Problem to work on
This exercise calls for a copy of every line in the listing below that carries the word "clipboard".

Data to use
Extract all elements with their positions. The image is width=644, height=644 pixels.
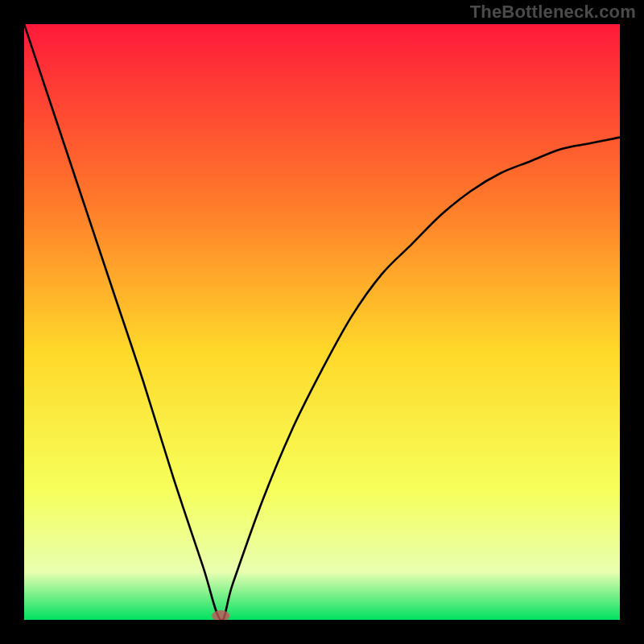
gradient-background bbox=[24, 24, 620, 620]
chart-container: TheBottleneck.com bbox=[0, 0, 644, 644]
watermark-text: TheBottleneck.com bbox=[470, 2, 636, 23]
chart-svg bbox=[24, 24, 620, 620]
plot-area bbox=[24, 24, 620, 620]
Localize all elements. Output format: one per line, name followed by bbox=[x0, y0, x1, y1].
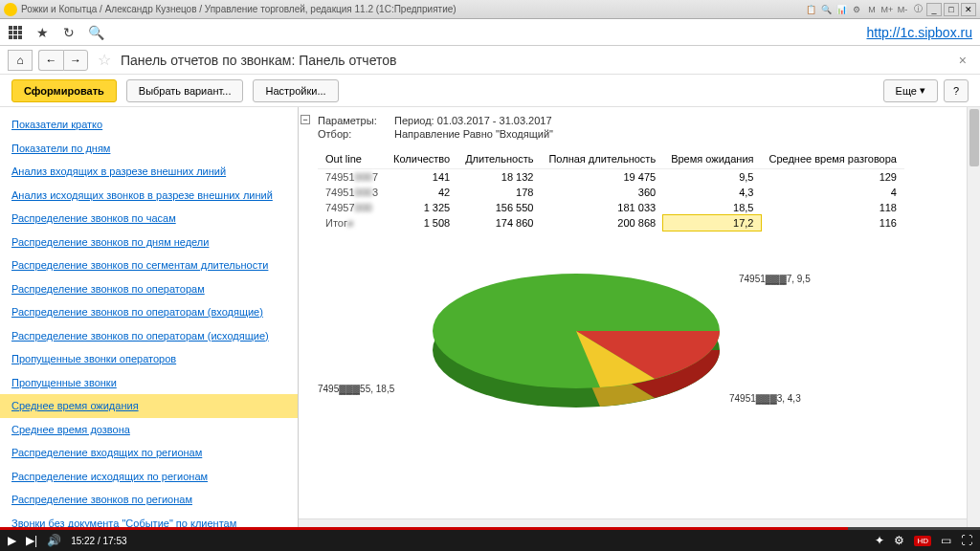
report-table: Out lineКоличествоДлительностьПолная дли… bbox=[318, 149, 904, 231]
help-button[interactable]: ? bbox=[944, 79, 969, 102]
calc-m[interactable]: M bbox=[865, 3, 879, 16]
apps-grid-icon[interactable] bbox=[8, 25, 23, 40]
report-list-sidebar[interactable]: Показатели краткоПоказатели по днямАнали… bbox=[0, 107, 299, 530]
calc-mminus[interactable]: M- bbox=[896, 3, 909, 16]
subtitles-icon[interactable]: ✦ bbox=[875, 534, 884, 547]
app-toolbar: ★ ↻ 🔍 http://1c.sipbox.ru bbox=[0, 19, 980, 46]
sidebar-item[interactable]: Распределение звонков по регионам bbox=[0, 488, 298, 512]
settings-icon[interactable]: ⚙ bbox=[894, 534, 904, 547]
table-row: 749510003421783604,34 bbox=[318, 185, 904, 200]
history-icon[interactable]: ↻ bbox=[61, 25, 77, 40]
video-time: 15:22 / 17:53 bbox=[71, 536, 126, 546]
page-close-button[interactable]: × bbox=[953, 53, 972, 68]
report-parameters: Параметры:Период: 01.03.2017 - 31.03.201… bbox=[318, 115, 961, 140]
table-header: Среднее время разговора bbox=[761, 149, 904, 169]
pie-label: 74951▓▓▓7, 9,5 bbox=[739, 274, 811, 284]
vertical-scrollbar[interactable] bbox=[967, 107, 980, 530]
forward-button[interactable]: → bbox=[63, 50, 88, 71]
favorite-icon[interactable]: ★ bbox=[34, 25, 50, 40]
calc-mplus[interactable]: M+ bbox=[880, 3, 894, 16]
page-title: Панель отчетов по звонкам: Панель отчето… bbox=[121, 53, 396, 68]
report-panel: − Параметры:Период: 01.03.2017 - 31.03.2… bbox=[299, 107, 980, 530]
window-title: Рожки и Копытца / Александр Кузнецов / У… bbox=[21, 4, 804, 14]
info-icon[interactable]: ⓘ bbox=[911, 3, 924, 16]
table-header: Количество bbox=[386, 149, 457, 169]
pie-chart: 7495▓▓▓55, 18,5 74951▓▓▓7, 9,5 74951▓▓▓3… bbox=[318, 250, 961, 441]
sidebar-item[interactable]: Показатели по дням bbox=[0, 137, 298, 161]
maximize-button[interactable]: □ bbox=[944, 3, 959, 16]
fullscreen-icon[interactable]: ⛶ bbox=[961, 534, 972, 547]
toolbar-mini-icon[interactable]: ⚙ bbox=[850, 3, 863, 16]
theater-icon[interactable]: ▭ bbox=[941, 534, 951, 547]
table-header: Out line bbox=[318, 149, 386, 169]
external-link[interactable]: http://1c.sipbox.ru bbox=[866, 25, 972, 40]
pie-label: 74951▓▓▓3, 4,3 bbox=[729, 393, 801, 404]
window-titlebar: Рожки и Копытца / Александр Кузнецов / У… bbox=[0, 0, 980, 19]
sidebar-item[interactable]: Анализ входящих в разрезе внешних линий bbox=[0, 160, 298, 184]
sidebar-item[interactable]: Пропущенные звонки операторов bbox=[0, 347, 298, 371]
sidebar-item[interactable]: Распределение входящих по регионам bbox=[0, 441, 298, 465]
table-row: 749570001 325156 550181 03318,5118 bbox=[318, 200, 904, 215]
search-icon[interactable]: 🔍 bbox=[88, 25, 103, 40]
sidebar-item[interactable]: Распределение звонков по операторам (исх… bbox=[0, 324, 298, 348]
more-button[interactable]: Еще ▾ bbox=[883, 79, 938, 102]
volume-icon[interactable]: 🔊 bbox=[47, 534, 61, 547]
table-header: Длительность bbox=[457, 149, 541, 169]
sidebar-item[interactable]: Распределение звонков по операторам bbox=[0, 277, 298, 301]
sidebar-item[interactable]: Среднее время дозвона bbox=[0, 418, 298, 442]
action-bar: Сформировать Выбрать вариант... Настройк… bbox=[0, 75, 980, 107]
sidebar-item[interactable]: Анализ исходящих звонков в разрезе внешн… bbox=[0, 184, 298, 208]
back-button[interactable]: ← bbox=[38, 50, 63, 71]
sidebar-item[interactable]: Среднее время ожидания bbox=[0, 394, 298, 418]
breadcrumb: ⌂ ← → ☆ Панель отчетов по звонкам: Панел… bbox=[0, 46, 980, 75]
table-row: 74951000714118 13219 4759,5129 bbox=[318, 169, 904, 186]
settings-button[interactable]: Настройки... bbox=[253, 79, 338, 102]
next-button[interactable]: ▶| bbox=[26, 534, 37, 547]
pie-label: 7495▓▓▓55, 18,5 bbox=[318, 384, 394, 394]
sidebar-item[interactable]: Пропущенные звонки bbox=[0, 371, 298, 395]
sidebar-item[interactable]: Распределение звонков по дням недели bbox=[0, 231, 298, 254]
generate-button[interactable]: Сформировать bbox=[11, 79, 117, 102]
sidebar-item[interactable]: Распределение звонков по операторам (вхо… bbox=[0, 300, 298, 324]
hd-icon[interactable]: HD bbox=[914, 536, 931, 546]
bookmark-star-icon[interactable]: ☆ bbox=[98, 51, 111, 69]
sidebar-item[interactable]: Распределение исходящих по регионам bbox=[0, 465, 298, 489]
close-button[interactable]: ✕ bbox=[961, 3, 976, 16]
collapse-handle[interactable]: − bbox=[301, 115, 310, 124]
sidebar-item[interactable]: Распределение звонков по сегментам длите… bbox=[0, 253, 298, 277]
play-button[interactable]: ▶ bbox=[8, 534, 16, 547]
toolbar-mini-icon[interactable]: 🔍 bbox=[819, 3, 833, 16]
table-header: Полная длительность bbox=[541, 149, 663, 169]
sidebar-item[interactable]: Показатели кратко bbox=[0, 113, 298, 137]
table-total-row: Итоги1 508174 860200 86817,2116 bbox=[318, 215, 904, 231]
video-controls: ▶ ▶| 🔊 15:22 / 17:53 ✦ ⚙ HD ▭ ⛶ bbox=[0, 530, 980, 551]
minimize-button[interactable]: _ bbox=[926, 3, 942, 16]
sidebar-item[interactable]: Распределение звонков по часам bbox=[0, 207, 298, 231]
toolbar-mini-icon[interactable]: 📋 bbox=[804, 3, 817, 16]
content-area: Показатели краткоПоказатели по днямАнали… bbox=[0, 107, 980, 530]
home-button[interactable]: ⌂ bbox=[8, 50, 33, 71]
toolbar-mini-icon[interactable]: 📊 bbox=[835, 3, 848, 16]
table-header: Время ожидания bbox=[663, 149, 761, 169]
select-variant-button[interactable]: Выбрать вариант... bbox=[126, 79, 244, 102]
app-icon bbox=[4, 3, 17, 16]
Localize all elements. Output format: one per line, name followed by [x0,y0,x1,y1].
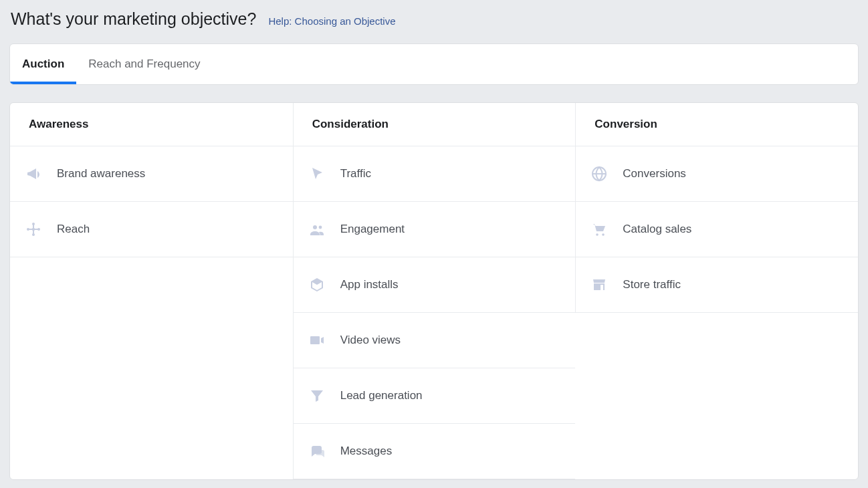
col-header-awareness: Awareness [10,103,293,146]
col-conversion: Conversion Conversions Catalog sales Sto… [575,103,858,479]
objective-video-views[interactable]: Video views [293,313,576,368]
tab-label: Auction [22,57,64,71]
col-header-consideration: Consideration [293,103,576,146]
page-title: What's your marketing objective? [11,9,256,29]
tabs-bar: Auction Reach and Frequency [9,43,859,85]
col-header-conversion: Conversion [575,103,858,146]
people-icon [308,221,326,238]
svg-point-8 [596,233,599,236]
globe-icon [590,165,608,182]
objective-messages[interactable]: Messages [293,424,576,479]
funnel-icon [308,387,326,404]
objective-reach[interactable]: Reach [10,202,293,257]
network-icon [25,221,42,238]
col-consideration: Consideration Traffic Engagement App ins… [293,103,576,479]
objective-label: Brand awareness [57,167,145,180]
help-link[interactable]: Help: Choosing an Objective [268,15,395,27]
objective-brand-awareness[interactable]: Brand awareness [10,146,293,202]
col-awareness: Awareness Brand awareness Reach [10,103,293,479]
objective-label: Catalog sales [623,223,691,236]
objective-label: Conversions [623,167,686,180]
video-icon [308,332,326,349]
objective-label: Store traffic [623,278,681,291]
objective-app-installs[interactable]: App installs [293,257,576,313]
svg-point-9 [603,233,605,236]
objective-engagement[interactable]: Engagement [293,202,576,257]
svg-point-5 [313,225,317,229]
tab-auction[interactable]: Auction [10,44,76,84]
objective-label: App installs [340,278,399,291]
objective-label: Reach [57,223,90,236]
objective-label: Lead generation [340,389,423,402]
objective-lead-generation[interactable]: Lead generation [293,368,576,424]
cart-icon [590,221,608,238]
objective-traffic[interactable]: Traffic [293,146,576,202]
objective-label: Traffic [340,167,371,180]
cursor-icon [308,165,326,182]
svg-point-6 [318,226,322,229]
objective-label: Engagement [340,223,405,236]
tab-label: Reach and Frequency [88,57,200,71]
objectives-card: Awareness Brand awareness Reach Consider… [9,102,859,480]
tab-reach-frequency[interactable]: Reach and Frequency [76,44,212,84]
cube-icon [308,276,326,293]
objective-conversions[interactable]: Conversions [575,146,858,202]
megaphone-icon [25,165,42,182]
objective-label: Video views [340,334,401,347]
objective-catalog-sales[interactable]: Catalog sales [575,202,858,257]
objective-label: Messages [340,445,392,458]
objective-store-traffic[interactable]: Store traffic [575,257,858,313]
store-icon [590,276,608,293]
chat-icon [308,443,326,460]
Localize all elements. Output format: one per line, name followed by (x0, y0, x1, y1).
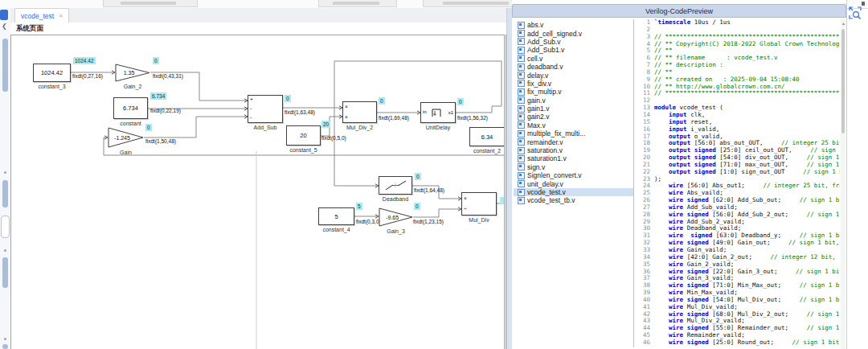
fixdt-label-constant_5: fixdt(0,5,0) (321, 135, 346, 141)
scrollbar-arrow[interactable] (4, 249, 6, 252)
fixdt-label-Mul_Div_2: fixdt(1,69,48) (379, 115, 409, 121)
block-Deadband[interactable] (379, 176, 412, 195)
block-constant_3[interactable]: 1024.42 (33, 64, 71, 82)
collapse-left-icon[interactable]: ❮ (2, 23, 7, 30)
file-item-sign-v[interactable]: sign.v (514, 163, 633, 171)
file-item-fix-multip-v[interactable]: fix_multip.v (514, 88, 633, 96)
value-badge-Mul_Div (500, 197, 505, 204)
file-name: saturation1.v (527, 154, 567, 162)
toolbar-button-cropped[interactable] (103, 0, 198, 7)
file-item-vcode-test-tb-v[interactable]: vcode_test_tb.v (514, 196, 633, 204)
line-number: 2 (634, 27, 654, 34)
file-item-multiple-fix-multi-[interactable]: multiple_fix_multi... (514, 129, 633, 138)
diagram-canvas[interactable]: 1024.42constant_31024.42fixdt(0,27,16)1.… (10, 35, 505, 349)
block-UnitDelay[interactable]: inx1 (420, 102, 456, 123)
block-constant[interactable]: 6.734 (113, 97, 148, 119)
fixdt-label-Add_Sub: fixdt(1,63,48) (285, 109, 315, 115)
block-Mul_Div[interactable]: ×÷ (461, 192, 497, 216)
block-Mul_Div_2[interactable]: ×× (342, 101, 377, 123)
value-badge-constant_4: 5 (356, 203, 362, 210)
gain-triangle-icon: -1.245 (108, 127, 144, 148)
scroll-up-icon[interactable]: ▲ (841, 21, 845, 26)
file-name: abs.v (527, 21, 543, 29)
file-item-Add-Sub1-v[interactable]: Add_Sub1.v (514, 46, 633, 54)
verilog-file-icon (518, 88, 525, 96)
rail-outline-box[interactable] (1, 216, 10, 238)
file-item-gain-v[interactable]: gain.v (514, 96, 633, 105)
verilog-file-icon (518, 130, 525, 138)
verilog-code-panel: Verilog-CodePreview abs.vadd_cell_signed… (512, 0, 847, 349)
file-item-delay-v[interactable]: delay.v (514, 71, 633, 79)
file-item-abs-v[interactable]: abs.v (514, 21, 633, 29)
tab-vcode-test[interactable]: vcode_test × (14, 8, 69, 24)
fixdt-label-constant_4: fixdt(0,3,0) (356, 219, 381, 224)
code-text: // *************************************… (654, 90, 840, 97)
scrollbar-arrow[interactable] (4, 171, 6, 174)
rail-tab-chip[interactable] (0, 10, 8, 20)
file-item-saturation1-v[interactable]: saturation1.v (514, 154, 633, 162)
block-Add_Sub[interactable]: +-- (248, 95, 283, 123)
file-item-cell-v[interactable]: cell.v (514, 55, 633, 63)
file-item-saturation-v[interactable]: saturation.v (514, 146, 633, 154)
scrollbar-thumb[interactable] (2, 39, 8, 92)
block-constant_4[interactable]: 5 (318, 207, 354, 225)
breadcrumb[interactable]: 系统页面 (16, 24, 43, 34)
block-value: 6.734 (114, 98, 147, 118)
block-Gain_3[interactable]: -9.65 (379, 207, 413, 227)
file-name: fix_multip.v (527, 88, 562, 96)
deadband-icon (379, 177, 411, 194)
file-item-add-cell-signed-v[interactable]: add_cell_signed.v (514, 29, 633, 37)
block-value: 20 (287, 126, 320, 145)
verilog-file-icon (518, 47, 525, 54)
toolbar-button-cropped[interactable] (318, 0, 397, 7)
block-constant_2[interactable]: 6.34 (469, 127, 505, 146)
block-constant_5[interactable]: 20 (286, 125, 321, 146)
scrollbar-thumb[interactable] (2, 344, 8, 349)
tab-label: vcode_test (21, 12, 54, 20)
code-line: 46 wire signed [25:0] Round_out; // sign… (634, 339, 840, 347)
block-label-Mul_Div_2: Mul_Div_2 (324, 125, 396, 130)
file-item-fix-div-v[interactable]: fix_div.v (514, 80, 633, 88)
verilog-file-icon (518, 121, 525, 129)
unitdelay-in-label: in (423, 109, 427, 114)
verilog-file-icon (518, 197, 525, 204)
code-text: wire signed [25:0] Round_out; // sign 1 … (654, 339, 840, 347)
file-item-remainder-v[interactable]: remainder.v (514, 138, 633, 146)
value-badge-constant_3: 1024.42 (73, 57, 96, 64)
fixdt-label-constant: fixdt(0,22,19) (150, 108, 181, 113)
scrollbar-arrow[interactable] (4, 338, 6, 340)
block-value: 1024.42 (34, 64, 70, 81)
verilog-file-icon (518, 55, 525, 62)
file-item-gain2-v[interactable]: gain2.v (514, 113, 633, 121)
expand-preview-icon[interactable] (849, 6, 862, 19)
block-Gain_2[interactable]: 1.35 (115, 64, 150, 82)
block-Gain[interactable]: -1.245 (108, 127, 144, 148)
file-name: sign.v (527, 163, 545, 171)
block-label-Gain_3: Gain_3 (360, 228, 432, 234)
line-number: 1 (634, 19, 654, 27)
verilog-file-icon (518, 113, 525, 121)
verilog-file-icon (518, 180, 525, 187)
file-name: gain2.v (527, 113, 549, 121)
file-name: gain.v (527, 96, 546, 105)
code-scroll-thumb[interactable] (841, 29, 845, 133)
verilog-file-icon (518, 22, 525, 29)
tab-close-icon[interactable]: × (59, 12, 63, 19)
scrollbar-thumb[interactable] (2, 257, 8, 288)
top-right-marker (862, 2, 865, 6)
fixdt-label-UnitDelay: fixdt(1,56,32) (457, 115, 488, 121)
unit-delay-icon (431, 106, 444, 119)
file-item-unit-delay-v[interactable]: unit_delay.v (514, 179, 633, 187)
file-item-gain1-v[interactable]: gain1.v (514, 105, 633, 113)
file-item-Add-Sub-v[interactable]: Add_Sub.v (514, 38, 633, 46)
file-item-Max-v[interactable]: Max.v (514, 121, 633, 129)
file-item-deadband-v[interactable]: deadband.v (514, 63, 633, 71)
block-ports: ×÷ (464, 193, 467, 215)
code-scrollbar[interactable]: ▲ (841, 19, 845, 349)
verilog-file-icon (518, 172, 525, 179)
file-item-vcode-test-v[interactable]: vcode_test.v (514, 188, 633, 196)
file-item-Signlen-convert-v[interactable]: Signlen_convert.v (514, 171, 633, 179)
value-badge-Gain_3: 0 (414, 203, 420, 210)
block-label-constant: constant (95, 121, 167, 126)
scrollbar-thumb[interactable] (2, 180, 8, 207)
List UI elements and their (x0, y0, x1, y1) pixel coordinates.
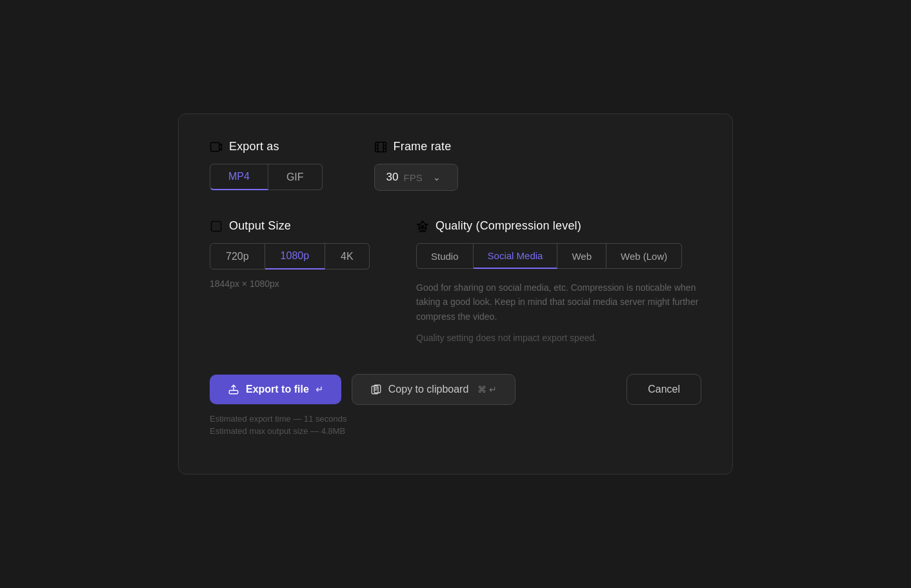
export-as-label: Export as (229, 140, 279, 153)
format-tabs: MP4 GIF (210, 164, 323, 190)
svg-rect-0 (211, 142, 219, 151)
svg-point-4 (422, 225, 424, 227)
quality-tab-web[interactable]: Web (557, 243, 606, 269)
output-size-header: Output Size (210, 219, 377, 233)
size-tabs: 720p 1080p 4K (210, 243, 377, 270)
export-dialog: Export as MP4 GIF Frame rate 30 FPS ⌄ (178, 113, 733, 475)
size-tab-1080p[interactable]: 1080p (265, 243, 326, 270)
export-as-header: Export as (210, 140, 323, 153)
frame-rate-section: Frame rate 30 FPS ⌄ (374, 140, 458, 191)
bottom-info: Estimated export time — 11 seconds Estim… (210, 414, 701, 436)
quality-tab-web-low[interactable]: Web (Low) (606, 243, 682, 269)
output-size-section: Output Size 720p 1080p 4K 1844px × 1080p… (210, 219, 377, 343)
size-tab-720p[interactable]: 720p (210, 243, 265, 270)
chevron-down-icon: ⌄ (433, 172, 441, 182)
fps-value: 30 (386, 171, 399, 184)
fps-unit: FPS (404, 172, 423, 183)
quality-header: Quality (Compression level) (416, 219, 701, 233)
top-row: Export as MP4 GIF Frame rate 30 FPS ⌄ (210, 140, 701, 191)
export-as-section: Export as MP4 GIF (210, 140, 323, 191)
format-tab-gif[interactable]: GIF (268, 164, 323, 190)
estimate-size: Estimated max output size — 4.8MB (210, 426, 701, 436)
cancel-button[interactable]: Cancel (626, 374, 701, 405)
svg-rect-1 (375, 142, 386, 152)
format-tab-mp4[interactable]: MP4 (210, 164, 268, 190)
film-icon (374, 141, 387, 153)
video-icon (210, 141, 223, 153)
output-size-label: Output Size (229, 219, 291, 233)
dimensions-info: 1844px × 1080px (210, 279, 377, 289)
copy-to-clipboard-label: Copy to clipboard (388, 384, 469, 395)
quality-tab-studio[interactable]: Studio (416, 243, 474, 269)
quality-section: Quality (Compression level) Studio Socia… (416, 219, 701, 343)
clipboard-shortcut: ⌘ ↵ (477, 384, 497, 395)
export-to-file-label: Export to file (246, 384, 309, 395)
upload-icon (228, 384, 239, 395)
quality-tab-social-media[interactable]: Social Media (474, 243, 558, 269)
svg-rect-5 (229, 391, 238, 394)
output-size-icon (210, 220, 223, 233)
export-to-file-button[interactable]: Export to file ↵ (210, 375, 341, 404)
estimate-time: Estimated export time — 11 seconds (210, 414, 701, 424)
copy-to-clipboard-button[interactable]: Copy to clipboard ⌘ ↵ (352, 374, 516, 405)
frame-rate-label: Frame rate (394, 140, 452, 153)
quality-note: Quality setting does not impact export s… (416, 333, 701, 343)
quality-description: Good for sharing on social media, etc. C… (416, 280, 701, 324)
quality-tabs: Studio Social Media Web Web (Low) (416, 243, 701, 269)
svg-rect-2 (212, 221, 221, 231)
middle-row: Output Size 720p 1080p 4K 1844px × 1080p… (210, 219, 701, 343)
export-shortcut: ↵ (315, 384, 323, 395)
clipboard-icon (370, 384, 382, 395)
quality-icon (416, 220, 429, 233)
quality-label: Quality (Compression level) (435, 219, 581, 233)
size-tab-4k[interactable]: 4K (325, 243, 370, 270)
fps-dropdown[interactable]: 30 FPS ⌄ (374, 164, 458, 191)
frame-rate-header: Frame rate (374, 140, 458, 153)
bottom-row: Export to file ↵ Copy to clipboard ⌘ ↵ C… (210, 374, 701, 405)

Problem solution
copy-to-clipboard-label: Copy to clipboard (388, 384, 469, 395)
clipboard-shortcut: ⌘ ↵ (477, 384, 497, 395)
copy-to-clipboard-button[interactable]: Copy to clipboard ⌘ ↵ (352, 374, 516, 405)
clipboard-icon (370, 384, 382, 395)
bottom-row: Export to file ↵ Copy to clipboard ⌘ ↵ C… (210, 374, 701, 405)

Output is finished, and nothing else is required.